|Image: Hanna-Barbera/Everett Collection|
In part 1 of this series, I shared the first half of my Top 25 apps. As a reminder, here are the caveats I mentioned:
"First, these aren’t just “Christian” or “ministry” apps. These are apps that I use in my life as a pastor, husband, dad, etc. Most of them help me be more effective in my life in some ways.
"Second, I ranked the list using several criteria. The most important was how often I actually used the app. An app might be great, but if I never use it—or have only been introduced to it recently—it got ranked lower than an app I use every day. Other important criteria for me were things like interface, design, effectiveness of the app, how beneficial it was to me, and that ever-so-subjective criteria of “coolness.”
"Third, the lower rankings are more arbitrary than the higher rankings. You could make a strong case for some apps moving up and down depending upon my mood. The top four apps are pretty much set in stone.
"Fourth, I’m not an objective reviewer. Some of my reviews have significant bias and I’m OK with that."
I would add two more caveats. First, I left off podcasts because I’m not really sure if the program that runs podcasts is an app or not. I guess technically it is. In that case, it should be on here, too. Maybe around 5.5. Second, and obvious if you read the first, I’m not a “techie.” Please forgive any language that isn’t “technically” accurate.
With that said, here are my Top 10 + 1 apps.
#11: Quicken 2014
This app has partly revolutionized how we handle our finances.
Monthly bill time used to be quite the ordeal in the Bennett household. I worked from multiple Excel spreadsheets and every financial transaction was recorded (sometimes in multiple locations). Poor Whitney had to comb through each receipt and assign a category to our expenditures. Every account would be reconciled against our budget.
It was. . . messy.
Here’s what I like about this app: It collects and tracks all your financial information. You set up your budget and the app tracks your expenditures and deposits against your budget. Every day, you can scroll through purchases you’ve made on credit cards or checks you’ve written and assign them categories based on your budget.

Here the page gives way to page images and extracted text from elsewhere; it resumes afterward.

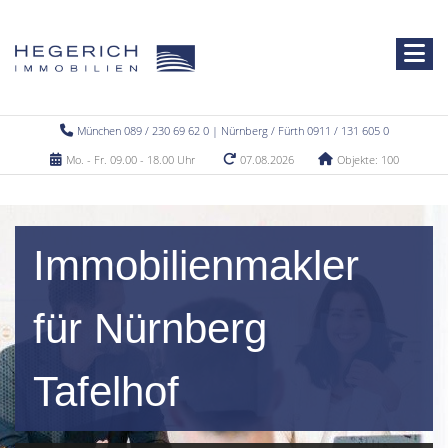
München 089 / 230 69 62 0 | Nürnberg / Fürth 0911 / 131 605 0
Mo. - Fr. 09.00 - 18.00 Uhr
07.08.2026
Objekte: 100
Immobilienmakler
für Nürnberg
Tafelhof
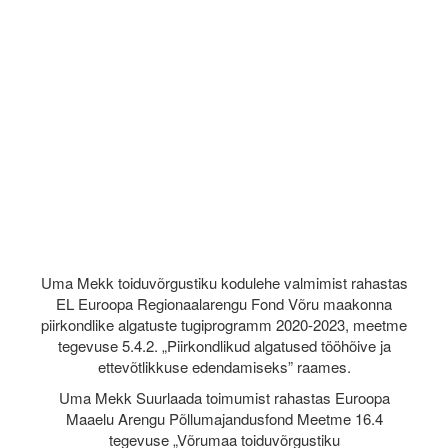
Uma Mekk toiduvõrgustiku kodulehe valmimist rahastas
EL Euroopa Regionaalarengu Fond Võru maakonna
piirkondlike algatuste tugiprogramm 2020-2023, meetme
tegevuse 5.4.2. „Piirkondlikud algatused tööhõive ja
ettevõtlikkuse edendamiseks” raames.
Uma Mekk Suurlaada toimumist rahastas Euroopa
Maaelu Arengu Põllumajandusfond Meetme 16.4
tegevuse „Võrumaa toiduvõrgustiku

Negatives: First, the app is not stand alone. You’re going to need to purchase the program and utilize it to do things like setting up your budget.
Second, we haven’t been able to connect with a few of our financial institutions. Also, sometimes the syncing stops working and you have to reenter accounts.

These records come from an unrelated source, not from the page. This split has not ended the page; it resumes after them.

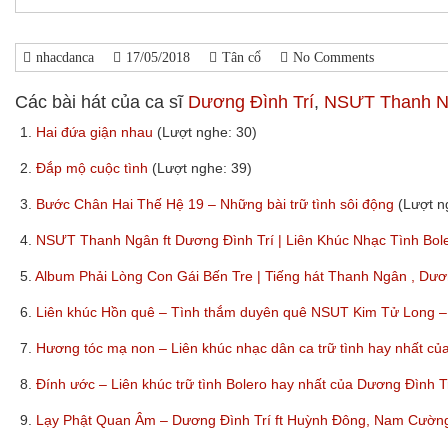
nhacdanca
17/05/2018
Tân cổ
No Comments
Các bài hát của ca sĩ
Dương Đình Trí
,
NSƯT Thanh N
1.
Hai đứa giận nhau
(Lượt nghe: 30)
2.
Đắp mộ cuộc tình
(Lượt nghe: 39)
3.
Bước Chân Hai Thế Hệ 19 – Những bài trữ tình sôi động
(Lượt n
4.
NSƯT Thanh Ngân ft Dương Đình Trí | Liên Khúc Nhạc Tình Bol
5.
Album Phải Lòng Con Gái Bến Tre | Tiếng hát Thanh Ngân , Dươ
6.
Liên khúc Hồn quê – Tình thắm duyên quê NSUT Kim Tử Long
7.
Hương tóc mạ non – Liên khúc nhạc dân ca trữ tình hay nhất 
8.
Đính ước – Liên khúc trữ tình Bolero hay nhất của Dương Đình
9.
Lạy Phật Quan Âm – Dương Đình Trí ft Huỳnh Đông, Nam Cườn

Third, some people don’t like the amount of work it takes to keep things updated. This isn’t a negative for me. First, we were already doing this each month, it just took a lot longer to do. Second, it seems like an issue of stewardship to me. In my opinion, I have a responsibility to track where my finances are going.
This is just a flat-out cool app. It’s straight out of the Jetsons, except even more awesome because your boss can’t just surprise you by calling you when you’re asleep at the job (usually).

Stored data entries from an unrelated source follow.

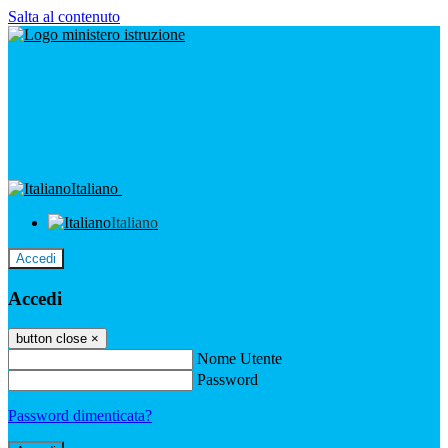
Salta al contenuto
Italiano
Italiano
Accedi
Accedi
button close
×
Nome Utente
Password
Password dimenticata?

I love being able to see my family when I’m away on a trip. I also love that my kids are able to see their grandparents and other family who live far away.
The app isn’t seamless, but it still boggles my mind every time I use it.
#9: Ally Bank
I mentioned that Quicken 2014 had partly revolutionized how we handle our finances. The Ally app completed the revolution.
Ally is not a bank for everyone. It exists entirely in the digital world. Most people will probably use this with a typical brick-and-mortar bank. We used to have four primary bank accounts. Checking and savings accounts with CEFCU and checking and savings accounts with ING.
It was quite a hassle to balance all the accounts and transfer money between higher interest bearing accounts and checking accounts. And what did we get for all that work? Maybe an extra $35 a year?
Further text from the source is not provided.